Re: [PATCH v4 1/4] sched/fair: Introduce primitives for CFS bandwidth burst

From: changhuaixin
Date: Mon Apr 19 2021 - 04:19:05 EST




> On Mar 18, 2021, at 11:10 PM, Peter Zijlstra <peterz@xxxxxxxxxxxxx> wrote:
>
> On Thu, Mar 18, 2021 at 08:59:44AM -0400, Phil Auld wrote:
>> I admit to not having followed all the history of this patch set. That
>> said, when I see the above I just think your quota is too low for your
>> workload.
>
> This.
>
>> The burst (mis?)feature seems to be a way to bypass the quota. And it
>> sort of assumes cooperative containers that will only burst when they
>> need it and then go back to normal.
>
> Its not entirely unreasonable or unheard of. There's soft realtime
> systems that use this to increase the utilization with the trade-off
> that you're going to miss deadlines once every so often.
>
> If you do it right, you can calculate the probabilities. Or usually the
> other way around, you calculate the allowed variance/burst given a P
> value for making the deadline.
>
> Input then isn't the WCET for each task, but a runtime distribution as
> measured for your workload on your system etc..
>
> I used to have papers on this, but I can't seem to find them in a hurry.
>

Hi, I have done some reading on queueing theory and done some problem definition.

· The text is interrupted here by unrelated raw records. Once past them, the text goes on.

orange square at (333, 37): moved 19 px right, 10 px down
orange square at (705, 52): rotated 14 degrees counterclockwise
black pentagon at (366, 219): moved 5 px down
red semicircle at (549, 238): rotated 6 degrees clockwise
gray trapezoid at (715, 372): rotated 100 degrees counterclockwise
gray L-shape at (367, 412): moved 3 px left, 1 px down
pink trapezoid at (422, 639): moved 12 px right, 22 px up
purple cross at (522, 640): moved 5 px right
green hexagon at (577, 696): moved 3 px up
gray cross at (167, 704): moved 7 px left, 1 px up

Divide real time into discrete periods as cfs_b does. Assume there are m cgroups using
CFS Bandwidth Control. During each period, the i-th cgroup demands u_i CPU time,
where we assume u_i is under some distribution(exponential, Poisson or else).
At the end of a period, if the sum of u_i is under or equal to 100%, we call it an "idle" state.
The number of periods between two "idle" states stands for the WCET of tasks during these
periods.

Originally using quota, it is guaranteed that "idle" state comes at the end of each period. Thus,
the WCET is the length of period. When enabling CPU Burst, the sum of u_i may exceed 100%,
and the exceeded workload is handled in the following periods. The WCET is the number of periods
between two "idle" states.

Then, we are going to calculate the probabilities that WCET is longer than a period, and the average
WCET when using certain burst under some runtime distribution.

Basically, these are based on pervious mails. I am sending this email to see if there is anything wrong
on problem definition.